Bild nicht mehr verfügbar.

Tiroler Großraumhüttenabend mit Hansi Hinterseer in der Wiener Stadthalle: Nicht nur der Schlagerstar selbst, sondern auch die Bilder auf der Videoleinwand wärmen die Herzerln des in Decken gehüllten Publikums.

Foto: Franz Neumayr / picturedesk.com

Wien – Der Erfolg von Andreas Gabalier manifestiert sich nicht nur darin, dass er Werbung für alpenländische Wurst macht. Wer die Wurst hat, hat in diesem Land bekanntlich die Macht. Im Vergleich zum sanft für Käse aus den Bergen Stimmung machenden Vorbild Hansi Hinterseer hat er es mittlerweile Kraft seiner Jugend auch mit kräftigeren Rhythmen, stärkeren sexuellen Signalen und größeren Bergfeuern zu tun, als es der Altvordere noch zusammenbringen könnte. Aber eines hat Gabalier nicht, was der Hansi immer schon hat: Gabalier weiß nicht, dass man in dem Genre besser nichts Politisches sagt, bevor man etwas Politisches sagt. Und Hansi hat sein unpackbar urig und bärig gebliebenes Kitzbühel, wohingegen Gabalier nur die unpersönliche Großstadt Graz anzubieten hat.

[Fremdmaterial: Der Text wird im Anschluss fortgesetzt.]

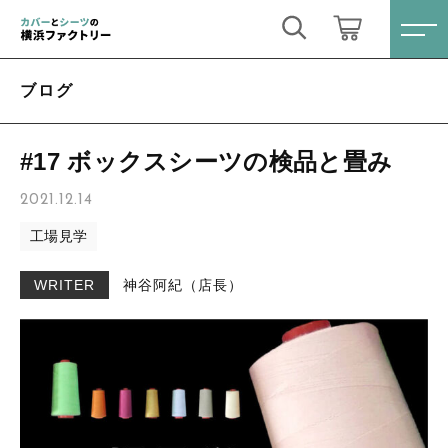
キーワード検索
ログイン / 会員登録
ブログ
すべて
お気に入り
#17 ボックスシーツの検品と畳み
こだわり検索
オーダーメイド
2021.12.14
親カテゴリ
工場見学
掛け布団カバー
すべての商品
WRITER
神谷阿紀（店長）
オーダーメイド
敷布団カバー
子カテゴリ
掛け布団カバー
ベッド用ボックスシーツ
敷布団カバー
価格帯
敷布団用シーツ
ベッド用ボックスシーツ
～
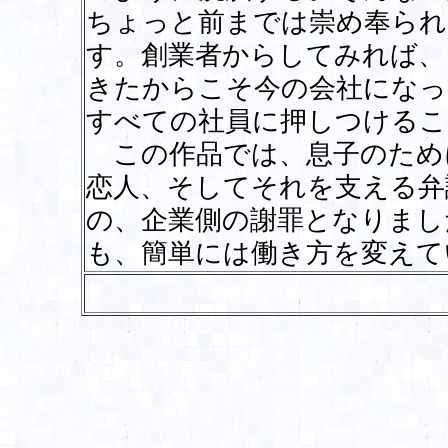
ちょっと前までは崇め奉られ
す。創業者からしてみれば、
きたからこそ今の会社になっ
すべての社員に押しつけるこ
この作品では、息子のため
恋人、そしてそれを支える弁
の、企業側の謝罪となりまし
も、簡単には働き方を変え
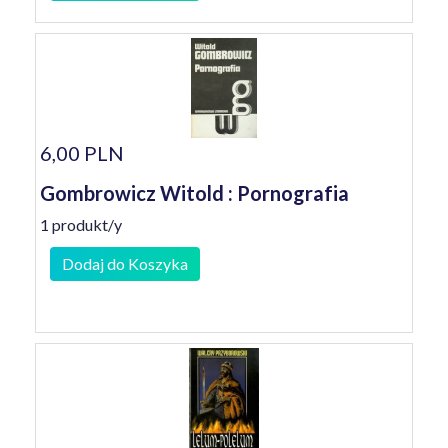
6,00 PLN
Gombrowicz Witold : Pornografia
1 produkt/y
Dodaj do Koszyka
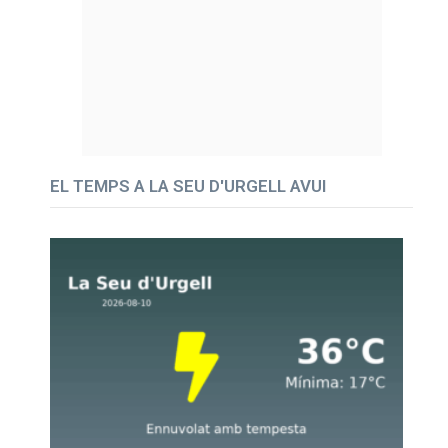
EL TEMPS A LA SEU D'URGELL AVUI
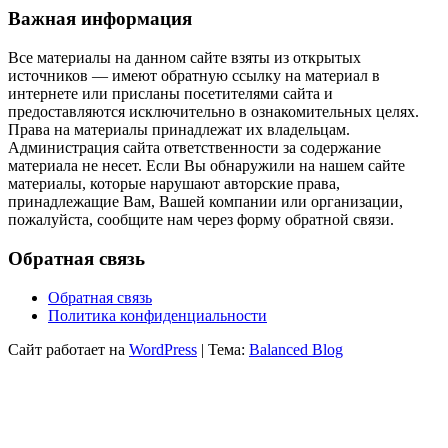
Важная информация
Все материалы на данном сайте взяты из открытых
источников — имеют обратную ссылку на материал в
интернете или присланы посетителями сайта и
предоставляются исключительно в ознакомительных целях.
Права на материалы принадлежат их владельцам.
Администрация сайта ответственности за содержание
материала не несет. Если Вы обнаружили на нашем сайте
материалы, которые нарушают авторские права,
принадлежащие Вам, Вашей компании или организации,
пожалуйста, сообщите нам через форму обратной связи.
Обратная связь
Обратная связь
Политика конфиденциальности
Сайт работает на
WordPress
|
Тема:
Balanced Blog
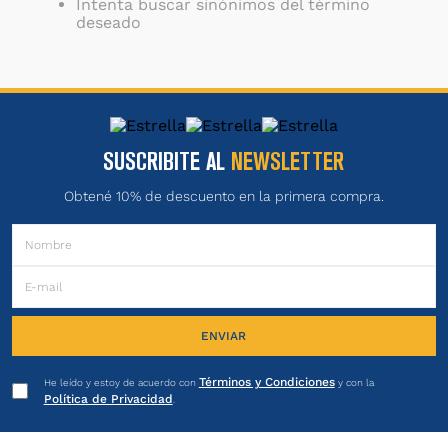
Intenta buscar sinónimos del término
deseado
SUSCRIBITE AL
NEWSLETTER
Obtené 10% de descuento en la primera compra.
ENVIAR
Términos y Condiciones
He leído y estoy de acuerdo con
y con la
Política de Privacidad
.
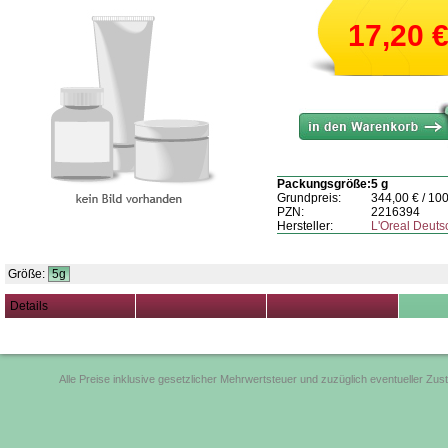
17,20
Packungsgröße:
5 g
Grundpreis:
344,00
€ / 10
PZN:
2216394
Hersteller:
L'Oreal Deut
Größe:
5g
Details
Alle Preise inklusive gesetzlicher Mehrwertsteuer und zuzüglich eventueller Zus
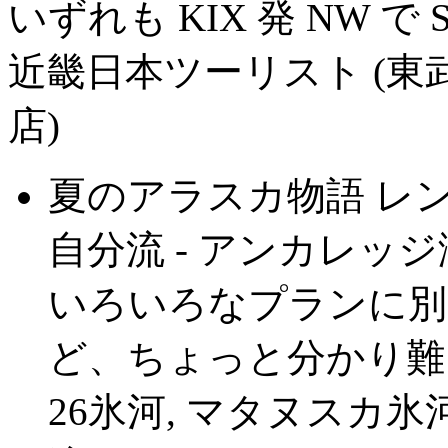
いずれも KIX 発 NW で
近畿日本ツーリスト (東
店)
夏のアラスカ物語 レン
自分流 - アンカレッジ滞
いろいろなプランに別
ど、ちょっと分かり難
26氷河, マタヌスカ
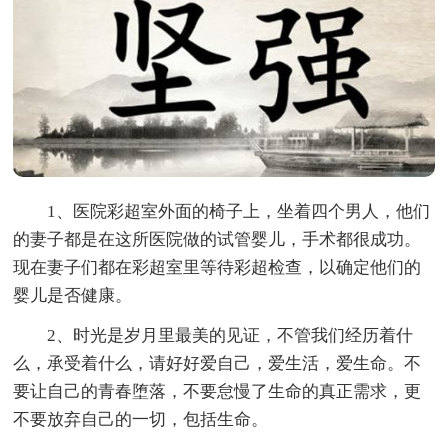
1、医院彩超室外面的椅子上，坐着四个男人，他们
的妻子都是在这所医院做的试管婴儿，手术都很成功。
现在妻子们都在彩超室里等待彩超检查，以确定他们的
婴儿是否健康。
2、时光是岁月里最美的见证，不管我们经历着什
么，承受着什么，请好好爱自己，爱生活，爱生命。不
要让自己的青春堕落，不要怠慢了生命的真正需求，更
不要放弃自己的一切，包括生命。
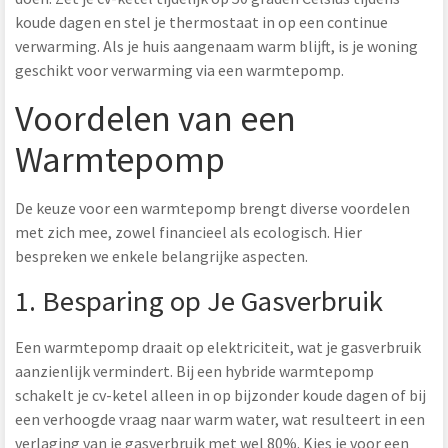
koude dagen en stel je thermostaat in op een continue
verwarming. Als je huis aangenaam warm blijft, is je woning
geschikt voor verwarming via een warmtepomp.
Voordelen van een
Warmtepomp
De keuze voor een warmtepomp brengt diverse voordelen
met zich mee, zowel financieel als ecologisch. Hier
bespreken we enkele belangrijke aspecten.
1. Besparing op Je Gasverbruik
Een warmtepomp draait op elektriciteit, wat je gasverbruik
aanzienlijk vermindert. Bij een hybride warmtepomp
schakelt je cv-ketel alleen in op bijzonder koude dagen of bij
een verhoogde vraag naar warm water, wat resulteert in een
verlaging van je gasverbruik met wel 80%. Kies je voor een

Kitzbühel! Dieser nur mühsam mit Zirbenschnapsstuben, Latschentöpfen in der Fuzo und Speckbrot-to-go-Shops als originales Tiroler Dorf getarnte Vorort von München mag für unsere schöne alpenländische Musik zwar der idealste Ausgangspunkt von allen sein. Irgendwann aber wird man in diesem Idyll, in dem inzwischen nur noch der hart mit den Gaumenverschlusslauten schlittenfahrende tirolerunterländerische Dialekt als Uneschcko-Kkkulturerbe bewahrenswert erscheint, zwangsläufig umgepolt.

Foto: Gruber

Es handelt sich bei dieser typisch älplerischen Krankheit um eine Form des Stockholmsyndroms. Nach einer gewissen Gefangenschaftsdauer im Bergpanaroma bringt man dem Grauen aus verstimmtem Blechgebläse, über Schmalzbrote figlnden Ziehharmonikas, im Zweivierteltakt bergwärts juchazaten 6er-Sesselliften, durch den Berg getriebenen Stadtzentrumsumfahrungen mit dem Schneewalzer in der 500 Watt starken Autoanlage und Ötzi-Techno auf der Bergstation positive emotionale Gefühle entgegen. Trink ma nu a Schnapsei. Das ist Heimat. Die Berge. Tirol. Im Zweifi lei auf’s Konto schaugn. Bärig!

Starke Gefühle zur Jausenzeit

Hansi Hinterseer steht in der Wiener Stadthalle und breitet die Arme aus. Er mag die Leute. Das merkt man. Der Saal geht bei seinen als Konzerte getarnten Großraumhüttenabenden zwar nicht durch die Decke, wie man sagt. Eher schon sitzt man wegen dem Kreuz in Decken in der Halle. Aber einige Leuchtwürste und 20 wagemutige junge Leute, die irgendwann nach vorn zur Bühne stürmen ("Ihr gfreits eich scho aufs Tanz’n, ha?!"), sorgen dann doch noch für starke Gefühle zur nachmittäglichen Jausenzeit.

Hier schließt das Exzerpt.